Kamu sungguh luar biasa ya. Semua yang kau lakukan benar-benar di luar dugaan. Kau berlaga seakan kaulah orang yang paling membenci kepura-puraan. Tapi ternyata, keberadaanmu sendiri sebuah kepura-puraan.
Bagaimana mungkin aku tidak mempercayaimu? Kau pemain watak ulung. Tutur katamu dikemas sedemikian rupa. Tidak cantik, tapi meluluhkan hati. Membuat akalku seketika tidak berfungsi. Bagaikan kerasukan arwah seekor keledai.
Lebih dari setengah dekade aku mempercayaimu. Mengikuti semua perintahmu. Rela mengorbankan yang tersayang hanya untukmu. Kata-kata dan polahmu begitu menghipnotisku.
Semua orang lelah. Mereka menyerah terhadapku. Tak lagi mau meyakinkanku bahwa aku berhak bahagia. Sia-sia sudah. Hatiku sudah di bawah kendalimu. Otakku sudah membeku. Tak lagi berfungsi. Bak seonggok tubuh tak bernyawa yang dikendalikan oleh virus.
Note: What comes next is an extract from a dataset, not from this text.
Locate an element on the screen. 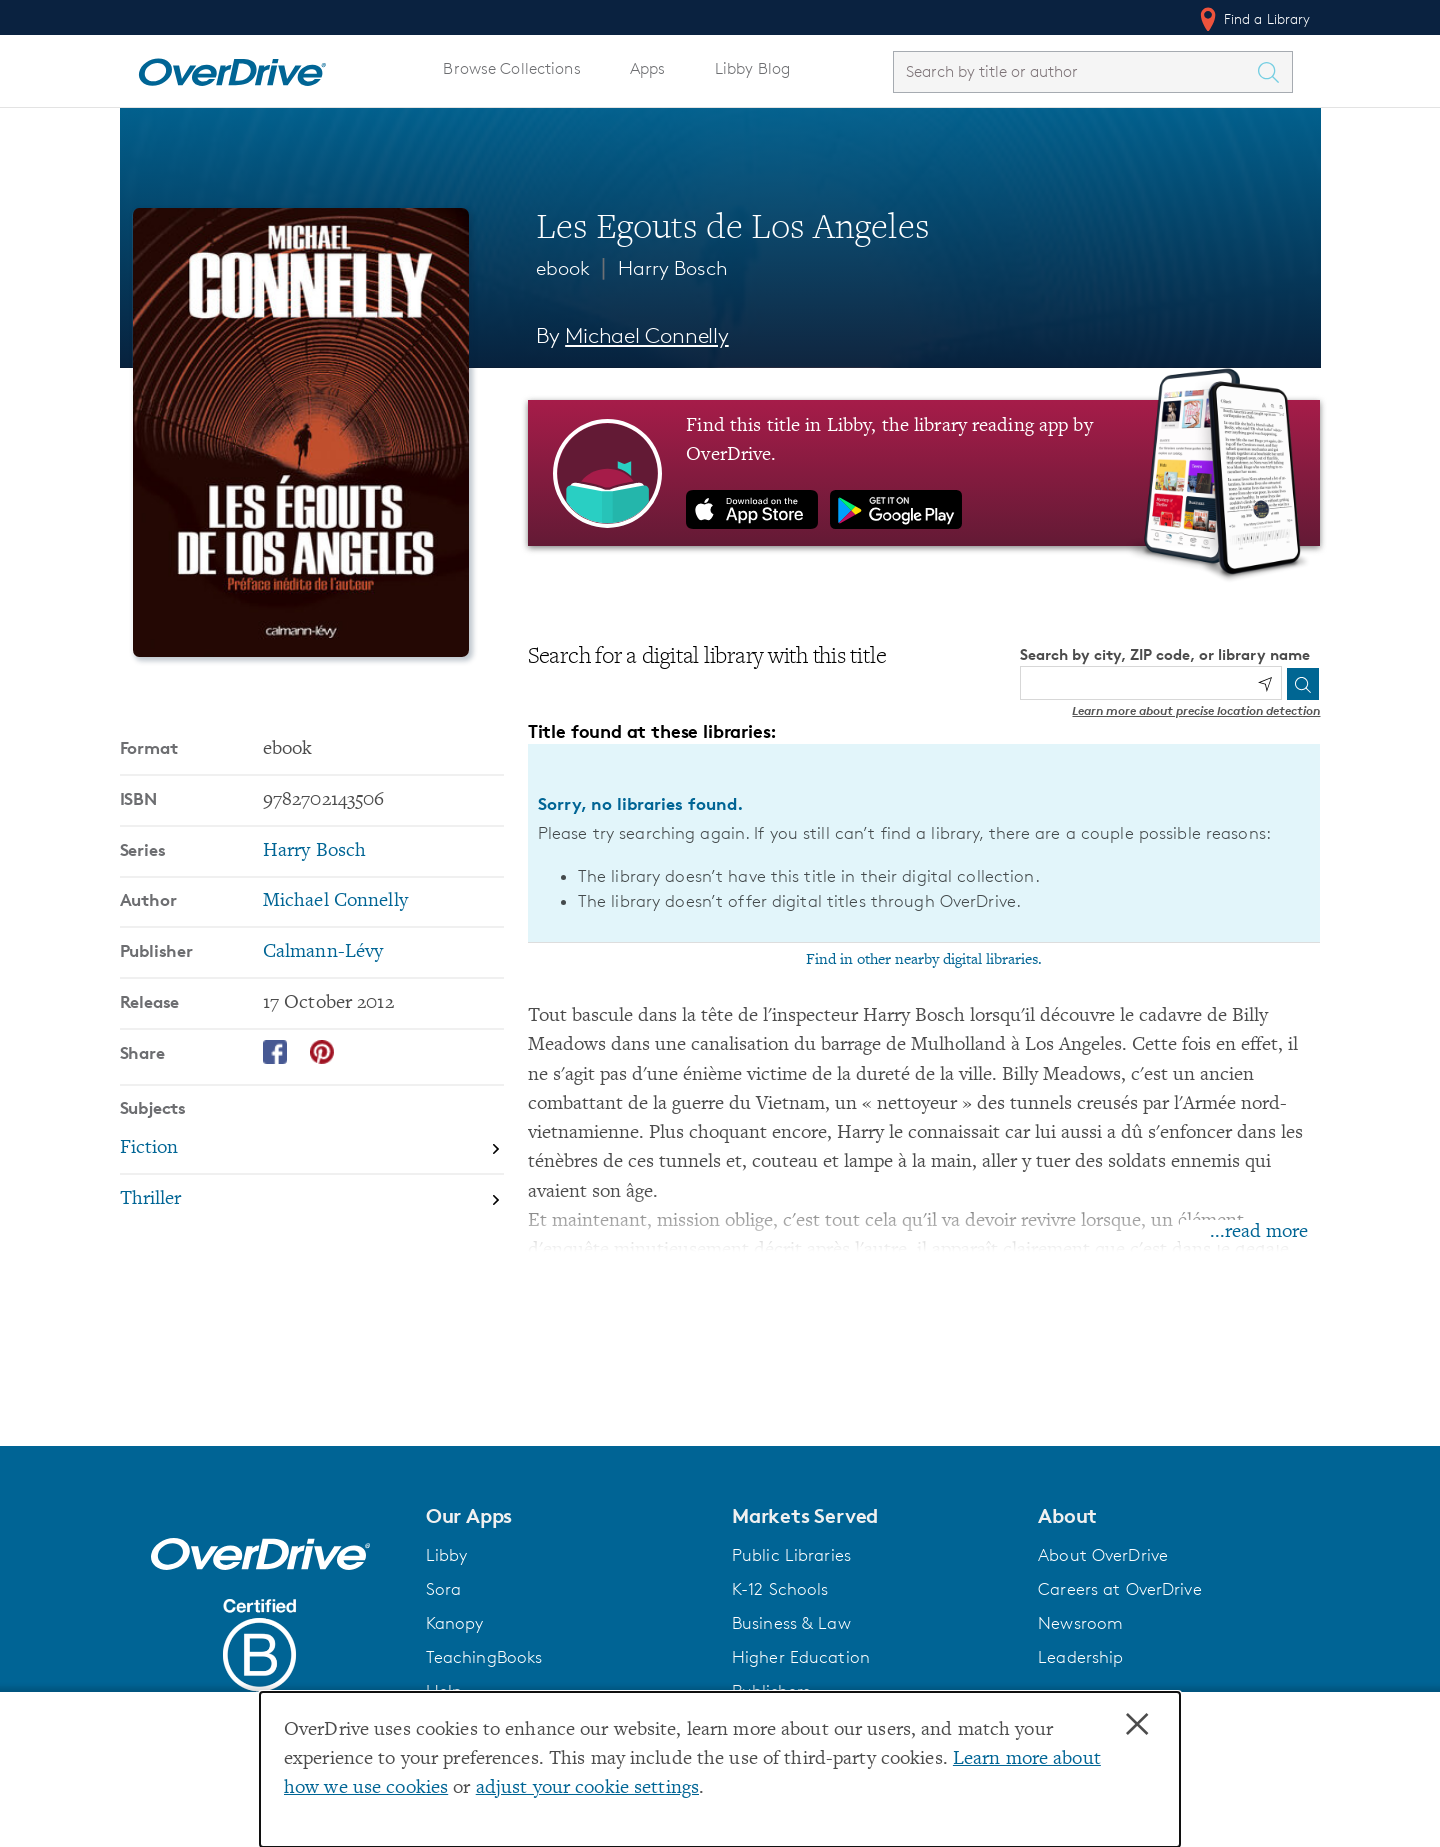  Apps is located at coordinates (648, 68).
Ku percaya kau menyayangiku. Kau bilang aku seperti adik kecilmu. Semua belenggu ini atas nama rasa sayang. Tak ingin aku tersesat, katamu.
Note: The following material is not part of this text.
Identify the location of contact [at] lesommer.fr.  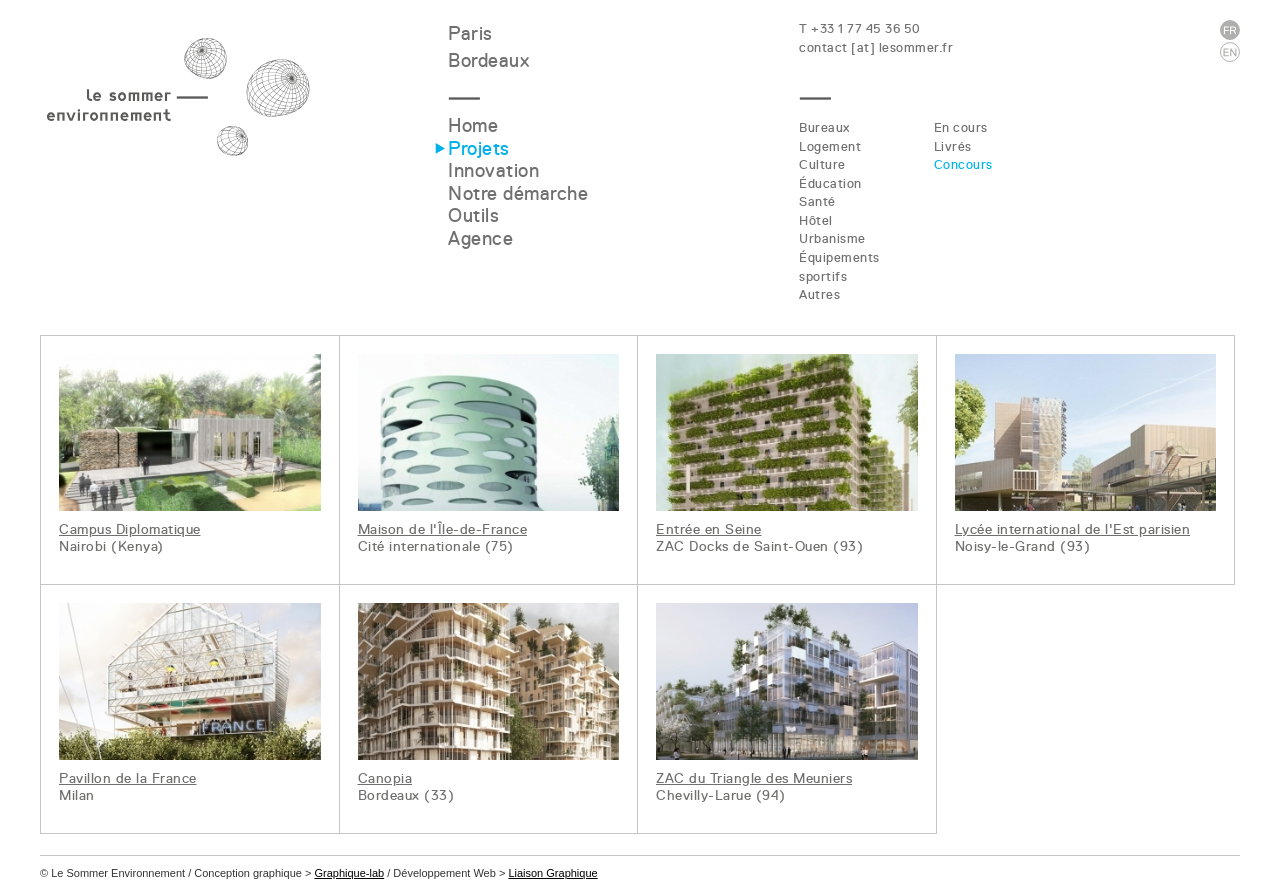 (876, 47).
Aku sadar betul aku muak dengan segala penjara semu ini. Tapi entah mengapa aku tak ingin berontak. Aku hanya ingin menikmati segala kesengsaraan dan membiarkanmu menyiksaku lebih lanjut. Sudah ku bilang. Otakku sudah membeku. Semua ku lakukan atas dasar percaya. Aku sangat mempercayaimu dengan segala tutur busukmu itu.
Hingga kau mendua. Kau memohon untuk kembali. Ku izinkan kau membelenggu jiwa yang sudah bebas ini. Dan kau menusukku untuk kedua kalinya. Kenapa kau ini?
Kau bilang halang rintang jarak menahan kita bersatu. Aku percaya. Kau bilang restu orang tua menjadi penghalang. Aku percaya. Kau bilang kau tidak ada waktu. Aku percaya.
Tapi demi ia yang kau sayang, kau rela menempuh jarak, tanpa mempedulikan resiko dan seberapa banyak waktumu yang terbuang. Tapi untukku? Setelah bertahun-tahun menanti, yang ku dapat hanyalah rasa sakit dan bualanmu yang menjijikkan.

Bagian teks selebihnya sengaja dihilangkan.